___ RECORDS SHOWN

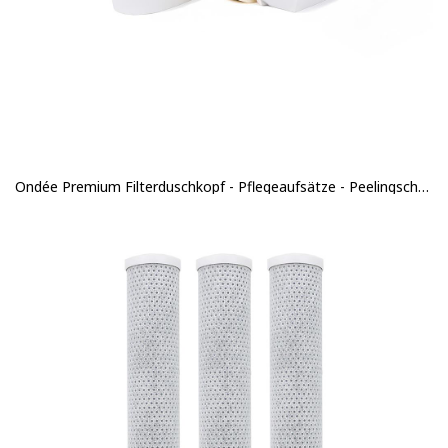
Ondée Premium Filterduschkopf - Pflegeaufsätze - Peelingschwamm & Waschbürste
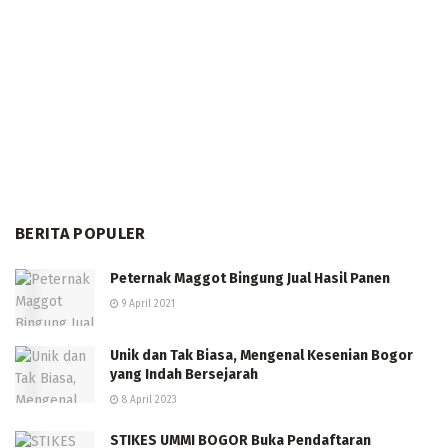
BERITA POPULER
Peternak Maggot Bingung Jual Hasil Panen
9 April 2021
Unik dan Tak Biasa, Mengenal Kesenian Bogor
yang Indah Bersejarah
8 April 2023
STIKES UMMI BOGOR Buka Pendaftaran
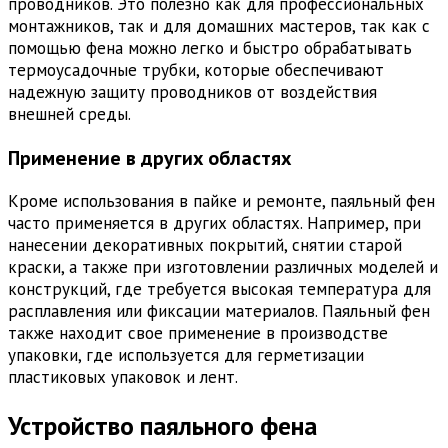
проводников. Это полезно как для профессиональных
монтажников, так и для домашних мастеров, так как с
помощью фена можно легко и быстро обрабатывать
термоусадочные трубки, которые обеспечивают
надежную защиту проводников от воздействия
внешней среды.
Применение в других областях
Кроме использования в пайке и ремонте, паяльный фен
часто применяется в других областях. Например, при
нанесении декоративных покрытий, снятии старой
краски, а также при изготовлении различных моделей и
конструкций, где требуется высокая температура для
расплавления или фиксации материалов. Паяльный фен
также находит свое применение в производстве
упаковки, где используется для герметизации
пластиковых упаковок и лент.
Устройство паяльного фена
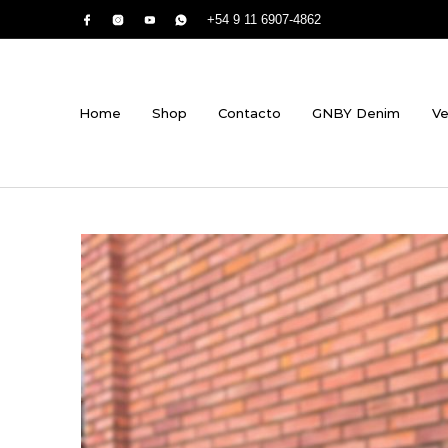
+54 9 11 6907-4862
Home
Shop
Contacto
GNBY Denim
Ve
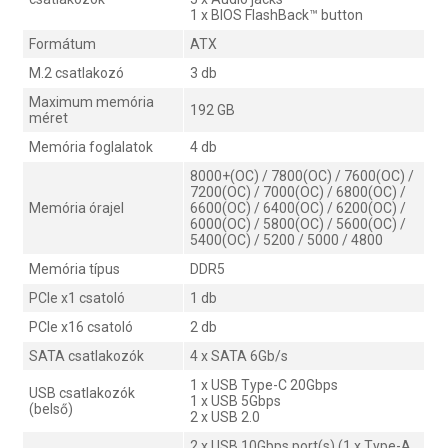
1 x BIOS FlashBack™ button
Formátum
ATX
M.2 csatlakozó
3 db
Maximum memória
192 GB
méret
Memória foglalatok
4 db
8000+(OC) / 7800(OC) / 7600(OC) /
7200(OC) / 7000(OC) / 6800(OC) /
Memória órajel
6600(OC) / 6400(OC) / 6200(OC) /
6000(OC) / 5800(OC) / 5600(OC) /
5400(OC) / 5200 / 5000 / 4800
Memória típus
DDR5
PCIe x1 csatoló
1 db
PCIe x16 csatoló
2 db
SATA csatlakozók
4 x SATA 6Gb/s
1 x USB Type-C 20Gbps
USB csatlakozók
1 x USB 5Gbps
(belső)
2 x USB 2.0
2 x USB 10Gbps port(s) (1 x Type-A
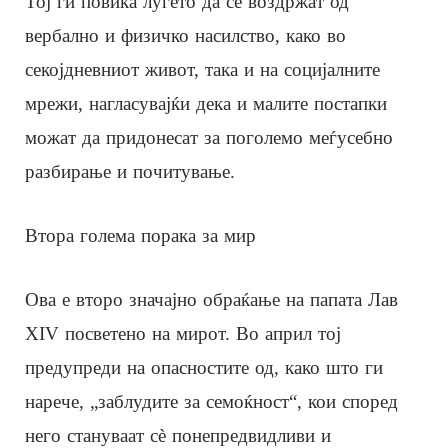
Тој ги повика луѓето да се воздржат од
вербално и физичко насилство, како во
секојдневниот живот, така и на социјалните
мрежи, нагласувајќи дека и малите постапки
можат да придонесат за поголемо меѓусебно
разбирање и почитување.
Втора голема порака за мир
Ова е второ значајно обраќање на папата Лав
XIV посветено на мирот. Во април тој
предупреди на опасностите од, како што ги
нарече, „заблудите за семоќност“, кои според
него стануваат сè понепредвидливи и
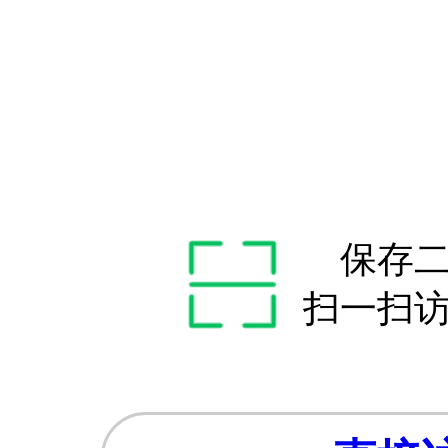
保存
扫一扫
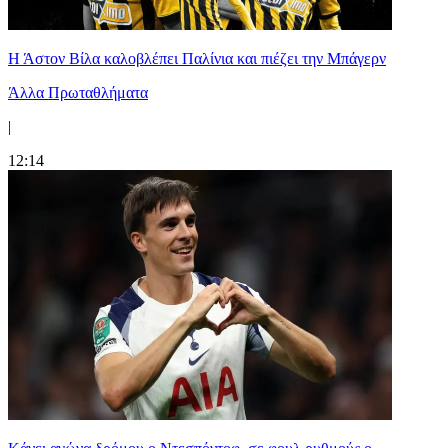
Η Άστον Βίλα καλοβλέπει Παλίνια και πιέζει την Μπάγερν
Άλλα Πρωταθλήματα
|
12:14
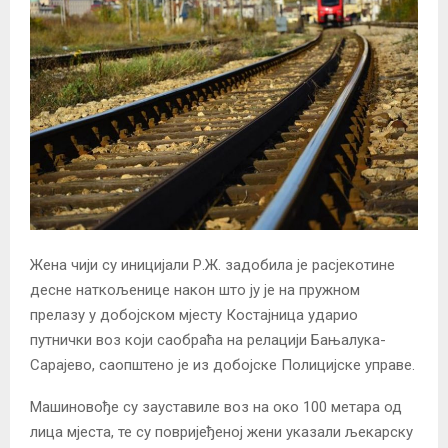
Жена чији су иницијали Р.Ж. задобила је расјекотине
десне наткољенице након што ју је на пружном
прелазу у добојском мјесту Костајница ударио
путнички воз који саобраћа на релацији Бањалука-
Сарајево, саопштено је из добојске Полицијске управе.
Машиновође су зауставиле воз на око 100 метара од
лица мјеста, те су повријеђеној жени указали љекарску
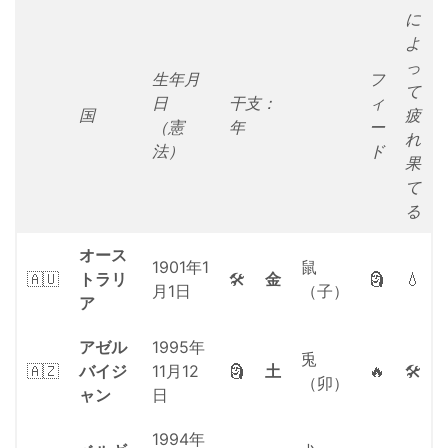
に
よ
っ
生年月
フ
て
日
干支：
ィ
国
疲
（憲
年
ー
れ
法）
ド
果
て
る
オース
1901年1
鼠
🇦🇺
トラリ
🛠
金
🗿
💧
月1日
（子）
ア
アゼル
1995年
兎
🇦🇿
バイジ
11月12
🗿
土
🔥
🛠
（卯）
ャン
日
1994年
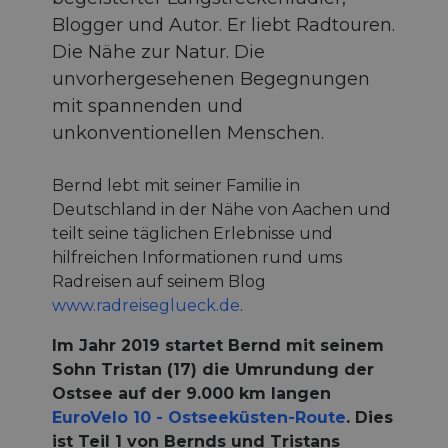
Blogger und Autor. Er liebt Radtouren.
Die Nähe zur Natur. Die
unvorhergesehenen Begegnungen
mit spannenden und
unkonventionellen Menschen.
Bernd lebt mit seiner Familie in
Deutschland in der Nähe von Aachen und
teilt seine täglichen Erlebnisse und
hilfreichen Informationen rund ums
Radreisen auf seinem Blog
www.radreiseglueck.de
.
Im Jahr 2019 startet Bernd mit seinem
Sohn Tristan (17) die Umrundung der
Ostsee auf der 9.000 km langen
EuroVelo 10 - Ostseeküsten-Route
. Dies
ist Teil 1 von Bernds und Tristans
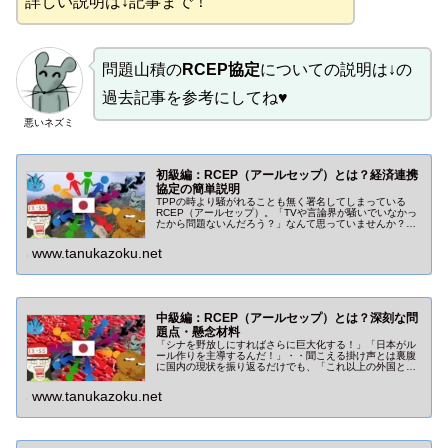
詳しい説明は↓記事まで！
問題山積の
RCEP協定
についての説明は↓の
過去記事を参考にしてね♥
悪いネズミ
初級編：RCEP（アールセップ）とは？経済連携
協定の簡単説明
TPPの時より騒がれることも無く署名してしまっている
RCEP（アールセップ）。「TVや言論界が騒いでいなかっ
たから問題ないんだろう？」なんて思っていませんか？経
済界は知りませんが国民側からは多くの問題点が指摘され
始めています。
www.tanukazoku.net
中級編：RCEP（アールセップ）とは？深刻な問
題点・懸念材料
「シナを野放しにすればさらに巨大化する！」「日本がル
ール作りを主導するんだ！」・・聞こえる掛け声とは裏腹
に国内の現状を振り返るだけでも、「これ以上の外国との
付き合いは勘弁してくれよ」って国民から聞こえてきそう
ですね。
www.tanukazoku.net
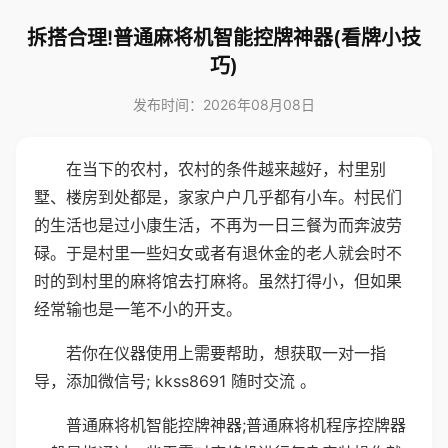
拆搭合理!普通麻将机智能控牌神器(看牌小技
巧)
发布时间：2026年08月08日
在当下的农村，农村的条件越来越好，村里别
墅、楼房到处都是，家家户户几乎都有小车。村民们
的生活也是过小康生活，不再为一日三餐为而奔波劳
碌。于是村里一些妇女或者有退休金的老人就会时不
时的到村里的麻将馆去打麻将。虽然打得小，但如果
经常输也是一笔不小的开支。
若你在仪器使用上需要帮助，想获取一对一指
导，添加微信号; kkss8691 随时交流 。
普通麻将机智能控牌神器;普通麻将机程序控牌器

______

Wherever a line in the data above holds "seinem", copy that line.

Radreisen auf seinem Blog
Im Jahr 2019 startet Bernd mit seinem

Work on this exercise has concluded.